— A OTE… — Karoline encarava a pasta sobre a mesa. — Williams trabalhava para eles, não é? 

    — Sim, ele liderava um setor que lidava principalmente com relações internacionais, transporte e exportações. — Tyx respondeu, apontando para a página da pasta que estava sobre a mesa.
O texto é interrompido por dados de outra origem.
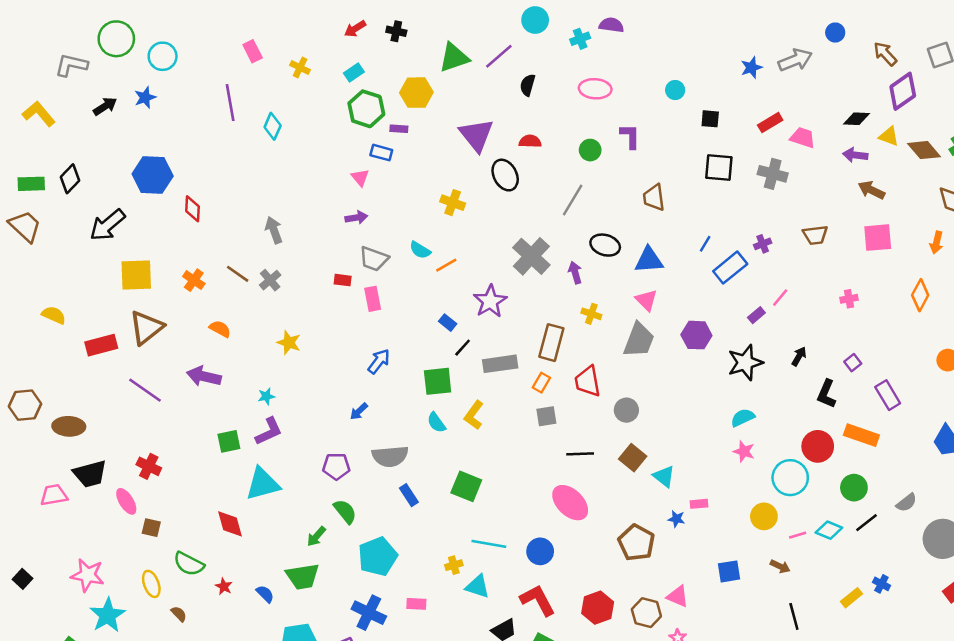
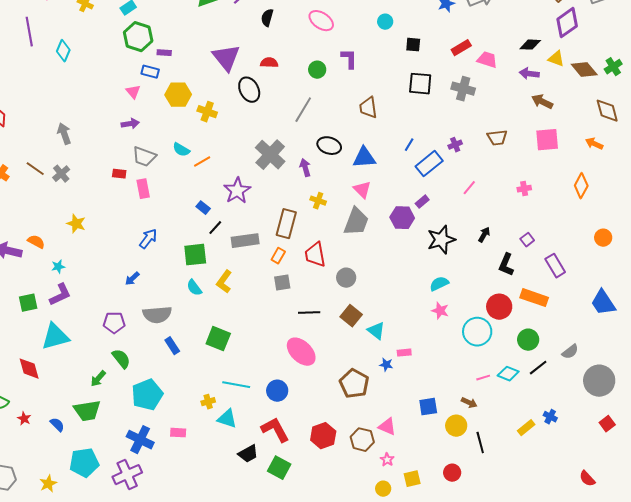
pink ellipse: (595, 89) -> (321, 21), turned 30
yellow hexagon: (416, 93) -> (178, 95), moved
orange arrow: (936, 243) -> (594, 144), turned 102
purple rectangle: (756, 315) -> (422, 202), moved
orange semicircle: (220, 329) -> (36, 242), moved
yellow circle: (764, 516) -> (456, 426), moved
    Karoline prestou atenção às palavras, inclinando-se para frente na cadeira, cruzando as pernas e os braços, usando uma mão para apoiar seu rosto.

    — Isso não é apenas um caso sobre Divergentes, é? Você acredita que há algo maior envolvido…

    Tyx sorriu, fechando a pasta que estava sobre a mesa.

    — É o que tudo indica… — Tyx disse ao pegar outra pasta de uma gaveta comum e ofereceu à jovem, que pegou a pasta e a abriu.

    — O que é isso? — Karoline observava a ficha que estava dentro da pasta.

    — É um dos membros de sua equipe.

    Karoline folheou os papéis com informações sobre um jovem. Estavam contidas fotos, descrição de atributos físicos, escala de poder e várias outras informações.

    — Black? — ela perguntou, alternando o olhar entre Tyx e a pasta.

    — Ele não lembra do próprio nome, então se autointitulou assim. — Tyx apontou para a ficha com o queixo.

    — E como isso está relacionado ao caso? — Karoline deu de ombros

    — Black foi encontrado no norte do continente africano, em uma cidade da Líbia, onde o “conflito”, que na verdade é uma guerra, está ocorrendo. — Tyx tragou seu cigarro novamente, deixando cinzas prestes a cair.

    — Ainda continuo sem entender; o que uma coisa tem a ver com a outra? — Karoline folheou rapidamente a ficha antes de fechá-la e olhar em direção a Tyx.

    — Aqui, veja isso.

    Tyx entregou a última pasta. Dentro dela havia diversas fichas de recibos e envios de produtos tecnológicos e substâncias controladas para o continente africano, todas aparentemente normais com execução de fichas que se repetiam seis vezes por ano onde o relatório indica uma quantidade menor de itens, porém relatando a mesma quantidade financeira de todas as outras.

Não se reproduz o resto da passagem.